It takes time to formulate words that match the insides accurately, and we don’t have the benefit of a long history with each person we talk to, the kind of history that let’s you finish their sentences for them or gather the missing parts they leave out.
So much conversation requires us to intuit and some times we do it wrongly, listening like a science instead of like an art: your turn (pause) my turn (pause) your turn (pause) stop.
On top of that, we often say only little bits of what we mean.
When I say it takes discipline and obedience to write, I don’t mean that I have words from God that must be shared. I don’t mean that I have a gift you must receive. I mean that I have to discipline myself and obey my own preaching – that practice is important and getting over my pride and perfection is a huge part of growth, in anything.
I’m a firm believer that what hurts can be what is good. What I really mean is that I want to make myself do hard things but I often just think about them from my couch, in my yoga pants, with my coffee.
When you ask my opinion on paint colors or wall hangings, trust me, if I give you an answer, it’s a shot in the dark or a copy of something I saw on Pinterest.
What I mean when I talk about making a home is less decor, more atmosphere; less color, more texture. Partly because I fail at colors and style, partly because I actually like white space.

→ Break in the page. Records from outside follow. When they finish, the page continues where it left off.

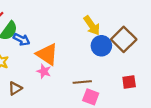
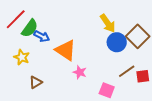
pink star: (44, 71) -> (80, 72), moved
brown line: (82, 82) -> (127, 71), moved, turned -30

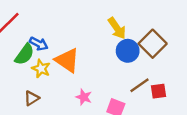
green semicircle: (30, 28) -> (24, 54), moved
yellow star: (22, 57) -> (41, 69), moved
pink star: (80, 72) -> (84, 97), moved

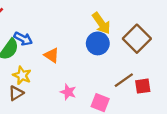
blue circle: (128, 51) -> (98, 43), moved
orange triangle: (67, 60) -> (52, 55), size x0.6
yellow star: (41, 69) -> (22, 75), moved

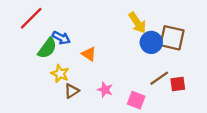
brown square: (137, 39) -> (172, 38), turned -32
blue circle: (98, 43) -> (151, 42), moved
brown triangle: (16, 93) -> (72, 91), moved

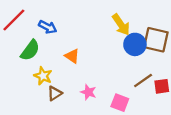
blue arrow: (61, 38) -> (48, 27), moved

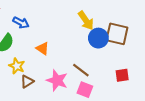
brown line: (143, 81) -> (81, 70), moved, turned 72
pink star: (88, 92) -> (57, 80), size x1.5

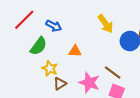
yellow arrow: (86, 21) -> (106, 24), moved
orange triangle: (43, 48) -> (75, 51), turned -32

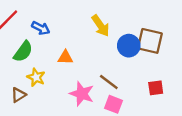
brown triangle: (60, 84) -> (18, 95), moved

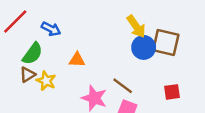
yellow arrow: (101, 26) -> (136, 26), moved
brown triangle: (18, 95) -> (28, 75), moved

When I talk about hospitality, what I mean is that I love having people over but I’m not that good at it. Thank God for my husband, who is the extrovert that does all the inviting and pulls me through the button-hole of hermitsville.

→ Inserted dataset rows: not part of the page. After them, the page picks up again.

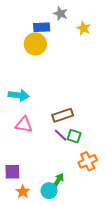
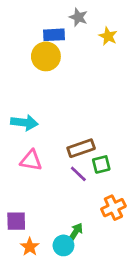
green square: (74, 136) -> (101, 164), moved, turned -32

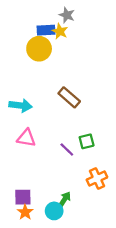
yellow star: (108, 36) -> (60, 31), moved
brown rectangle: (81, 148) -> (69, 97), moved, turned 60
purple square: (16, 221) -> (23, 197), moved

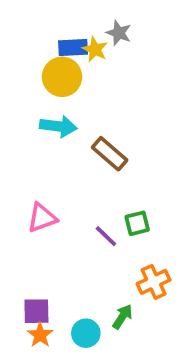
gray star: (67, 15) -> (119, 33), moved
cyan arrow: (20, 105) -> (58, 126), moved
pink triangle: (26, 138) -> (42, 218), turned -30
green arrow: (65, 199) -> (122, 317), moved

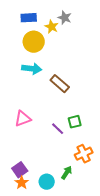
blue rectangle: (73, 48) -> (29, 18), moved
purple square: (36, 311) -> (20, 170), turned -35

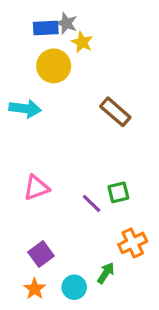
gray star: (65, 18) -> (66, 23), moved
cyan arrow: (32, 69) -> (25, 109), moved
brown rectangle: (60, 84) -> (115, 112), moved
purple square: (20, 170) -> (41, 254), moved

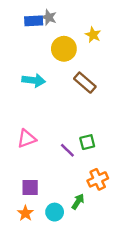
yellow star: (82, 42) -> (93, 35), moved
yellow circle: (54, 66) -> (64, 49), moved
cyan arrow: (25, 109) -> (34, 80), moved
purple square: (41, 254) -> (30, 188), turned 36

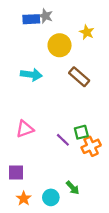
orange cross: (98, 179) -> (91, 146), moved
purple square: (30, 188) -> (16, 172), moved
green arrow: (78, 202) -> (73, 188), turned 104

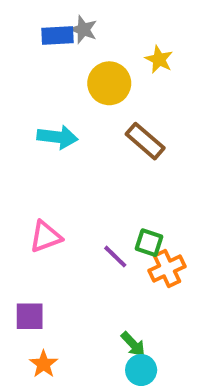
green square: (81, 132) -> (149, 243), turned 32
cyan circle: (51, 197) -> (141, 370), moved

When I talk about homeschool, what I mean is that I love learning with my kids and making it my job is some kind of justification for it.
What I don’t mean is that everyone should homeschool. I believe anyone who wants to, can, but that’s not the same as saying I think everyone should.

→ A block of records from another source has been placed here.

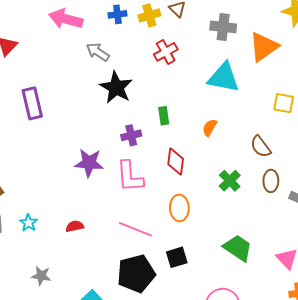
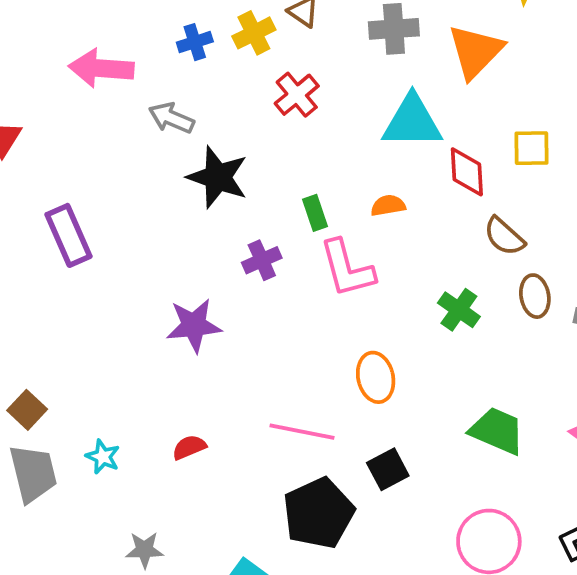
orange semicircle: (210, 128) -> (388, 206), moved, turned 60
red diamond: (176, 161) -> (467, 172), moved
pink L-shape: (130, 177) -> (347, 268), moved

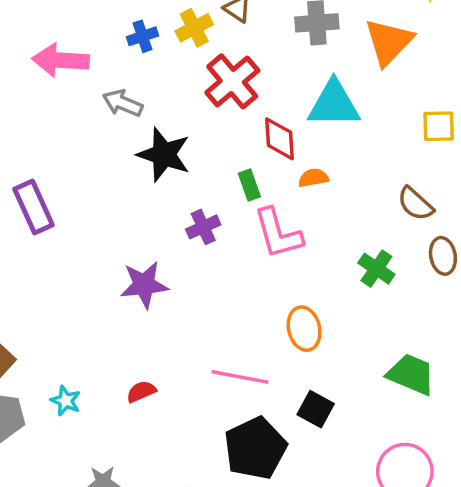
red cross: (297, 95) -> (232, 81), size x1.4
red diamond: (467, 172) -> (280, 139), moved
black square: (388, 469) -> (316, 409), turned -33

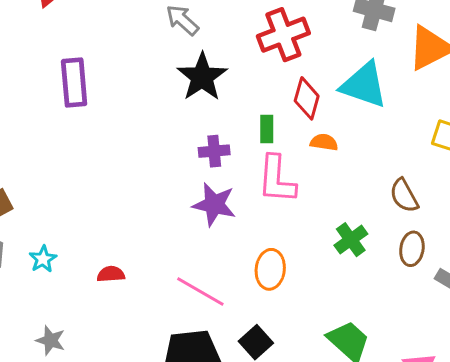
purple star: (144, 285) -> (214, 205), moved

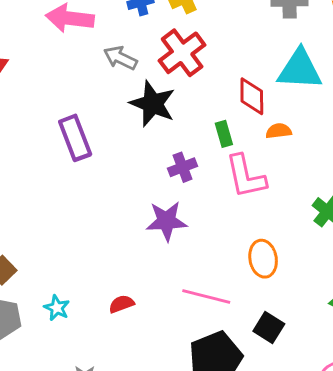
red cross: (283, 35) -> (182, 53), moved
purple rectangle: (74, 82) -> (75, 138), moved
purple star: (214, 205) -> (166, 221), moved

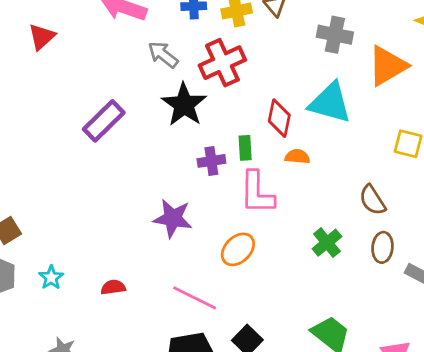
purple rectangle: (75, 138) -> (104, 121), turned 54
purple cross: (182, 167) -> (211, 161), moved
orange ellipse: (263, 259) -> (238, 249), moved, turned 44

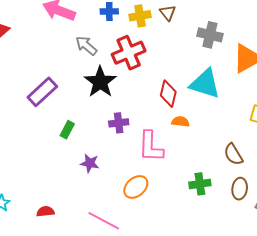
green rectangle: (245, 148) -> (67, 130), moved, turned 30
purple star: (173, 218) -> (90, 163), size x0.7
green cross: (327, 243) -> (200, 184), turned 30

What I don’t mean when I talk about homeschool is that public schools are inherently evil and teachers, minions-of-the-state.
Other things I don’t mean when I talk about homeschool: it’s always a blast, your kids will love it, your kids will love you for your sacrifice, your home will be cozy and peaceful, your children will be little geniuses, you are guaranteed “success”, and you will have lots of extra free time because, obviously, you’re home all day.
What I mean when I say that things are good is that God is good and I know we don’t even have time to go into detail on that right now, as we brush by in the aisle, passing between kids and events and duties. But I’m not saying it flippantly.
How are you? must be our most commonly used phrase but when you ask and I answer, I want to believe that you truly want to know, and I want you to believe that things really are good.
I purposely try not to answer we’re really busy, because that’s not the most important thing.
What I mean when I ask how you are doing is are you too busy? is life frantic? will you stop for a minute and evaluate it all? Tell me you’re busy – that’s okay. But later on, will you think about why? Will you consider what makes you busy and what makes life worth it?
When I talk about my failures, what I mean is that I am in a good place for grace and no amount of self-esteem can compete with knowing my absolute worth is in Christ’s firm hands. I don’t need any building up but what He gives.
But yeah, let’s encourage one another all the more. He builds us up into His church through the gifts of the church, and being The Church means loving the church means loving each other.
We should all know that what is said is usually just the forerunner for a whole fleet of thoughts, feelings, experiences, and biases that shape our life. For the people you love, take the time to know what they really mean when they say their words.